Eight Days To Become A Master

           The images you have kindly put on w/s, at my request, are very impressive, indeed, even the ones which you might  consider as failures..........and all this with a process which you have only recently become acquainted.
It was only eight days ago that you wrote the following in response to Marek's brief outline of his work with Javel Water.
Such a short time to achieve so many tests with the Bleach / Gum technique ! !  
The images of the attractive lady look exactly as if they are the same image and not different images produced as gum prints.  I noticed this by studying the small but definate blemishes which are obvious even on the monitor.
You have surely achieved mastery since you are able to reproduce different gum prints with this amount of accuracy,
 i.e.  each one with with this amount of faithfulness to the negative.
But please could you explain why you attempted to polyurethane coat test number three and spoil it ?
After several years of working with a direct carbon technique I must admit my results have not come near to what you are now doing.
I am looking forward to seeing the other two failure stages, flaking etc., when time permits.
Very many thanks for your startling response to my irritating questions.
John - Photographist - London - UK
Tuesday 27 November Loris wrote
''This is very interesting Marek.

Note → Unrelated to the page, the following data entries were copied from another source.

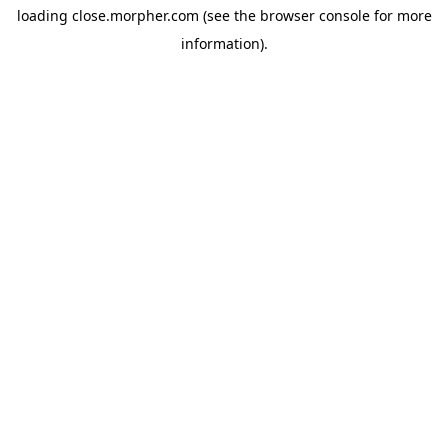
loading
close.morpher.com
(see the
browser console
for more
information).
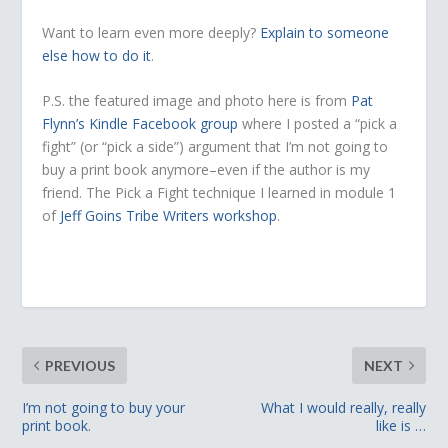
Want to learn even more deeply?
Explain to someone
else how to do it
.
P.S. the featured image and photo here is from
Pat
Flynn’s Kindle Facebook group
where I posted a “pick a
fight” (or “pick a side”) argument that I’m not going to
buy a print book anymore–even if the author is my
friend. The Pick a Fight technique I learned in module 1
of
Jeff Goins Tribe Writers workshop
.
PREVIOUS
NEXT
I’m not going to buy your
What I would really, really
print book.
like is …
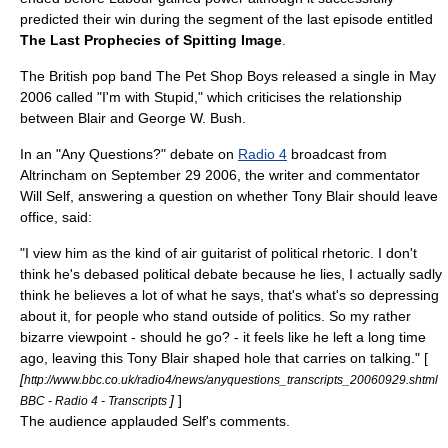
predicted their win during the segment of the last episode entitled
The Last Prophecies of Spitting Image
.
The British pop band The
Pet Shop Boys
released a single in May
2006 called "I'm with Stupid," which criticises the relationship
between Blair and George W. Bush.
In an "
Any Questions?
" debate on
Radio 4
broadcast from
Altrincham
on
September 29
2006
, the writer and commentator
Will Self
, answering a question on whether Tony Blair should leave
office, said:
"I view him as the kind of air guitarist of political rhetoric. I don't
think he's debased political debate because he lies, I actually sadly
think he believes a lot of what he says, that's what's so depressing
about it, for people who stand outside of politics. So my rather
bizarre viewpoint - should he go? - it feels like he left a long time
ago, leaving this Tony Blair shaped hole that carries on talking." [
[
http://www.bbc.co.uk/radio4/news/anyquestions_transcripts_20060929.shtml
]
]
BBC - Radio 4 - Transcripts
The audience applauded Self's comments.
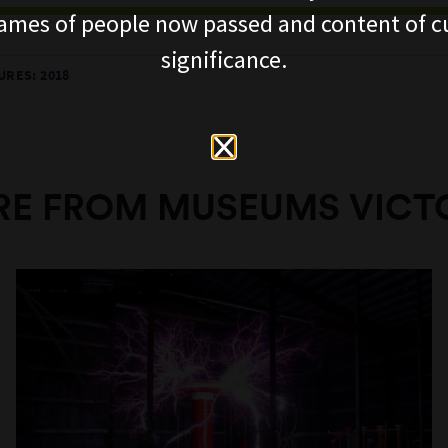
ames of people now passed and content of cu
significance.
RES: 2018
E FROM MUSEUMS VICT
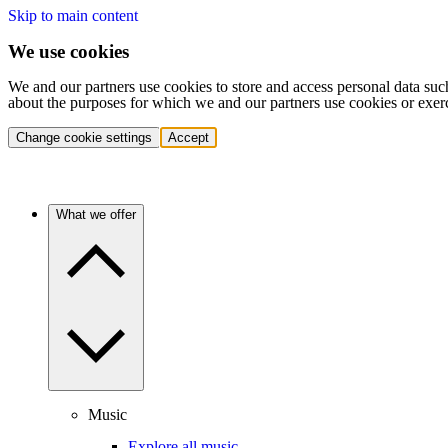
Skip to main content
We use cookies
We and our partners use cookies to store and access personal data suc
about the purposes for which we and our partners use cookies or exer
Change cookie settings
Accept
What we offer
Music
Explore all music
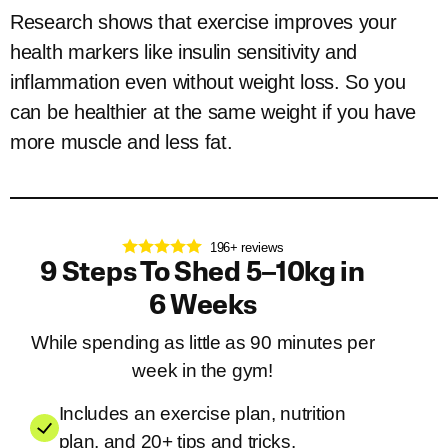
Research shows that exercise improves your
health markers like insulin sensitivity and
inflammation even without weight loss. So you
can be healthier at the same weight if you have
more muscle and less fat.
196+ reviews
9 Steps To Shed 5–10kg in
6 Weeks
While spending as little as 90 minutes per
week in the gym!
Includes an exercise plan, nutrition
plan, and 20+ tips and tricks.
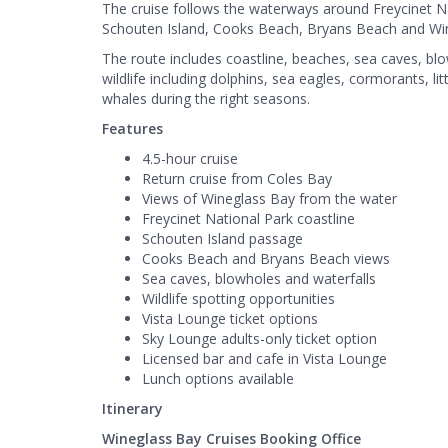
The cruise follows the waterways around Freycinet N
Schouten Island, Cooks Beach, Bryans Beach and Wi
The route includes coastline, beaches, sea caves, blow
wildlife including dolphins, sea eagles, cormorants, li
whales during the right seasons.
Features
4.5-hour cruise
Return cruise from Coles Bay
Views of Wineglass Bay from the water
Freycinet National Park coastline
Schouten Island passage
Cooks Beach and Bryans Beach views
Sea caves, blowholes and waterfalls
Wildlife spotting opportunities
Vista Lounge ticket options
Sky Lounge adults-only ticket option
Licensed bar and cafe in Vista Lounge
Lunch options available
Itinerary
Wineglass Bay Cruises Booking Office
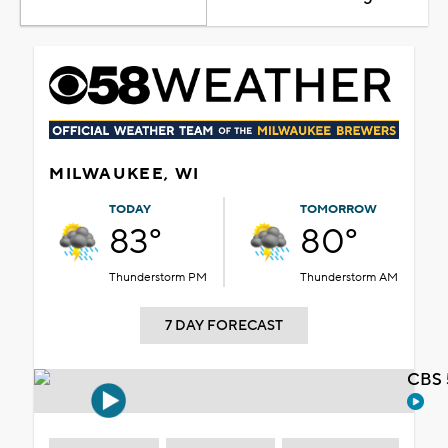
MILWAUKEE, WI
TODAY
TOMORROW
83°
80°
Thunderstorm PM
Thunderstorm AM
7 DAY FORECAST
CBS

Thanks for sharing!

I would like to try this tomorrow but, what exactly you mean by “Chlorox”? Is it a specific trademarked product or just a short name for ordinary household bleach? (Such as using “Kleenex “for paper towels – in Turkish, we use “Selpak” for the same instead of longer “kagit mendil”...)

Thanks in advance,

On 11/27/07 11:52 PM, "Marek Matusz" <marekmatusz@hotmail.com> wrote:

Very interesting thread. I was in the Big Bend NP hiking and taking pictures, happy without a computer or cel phone for a few days. I only got to read some of the emails now.
Here is my comment from the practical standpoint of a gum printer. My one coat gum prints have eveloved to a practice that gives maximum darks and long (relative) tonal range of the final print (not to be confused with long negative density range). Some of my prints were included in the travelling portfolio last time around.
Here is a description of my pratice.
Coat the paper with gelatine / harden it.
FOr the gum layer I prefer highly pigmented carbon black.
Use longer exposure (3 to 5 times normal exposures). I really have not tried to push it even further.
Soak in water to remove dichromate.
Develop in a weak chlorox solution. My dilution is about 20 cc/liter of water. Could be as little as 10cc if I want slow action or as much as 40 to 50. Once the print starts bleeding the pigment I place it in water and watch for a few minutes following the development. If the development is slow, dip back in chlorox for a few minutes. The reason for moving it back and forth is that the action of chlorox continues for a few minutes and it is easy to just wash the gum layer completely.
Actually I use this method a lot for my tricolor gum prints as well.
How close is that to direct carbon? I call it gum, but it has all the ingredients mentioned in this discussion, geletine, gum, chlorox (or Javelle water version).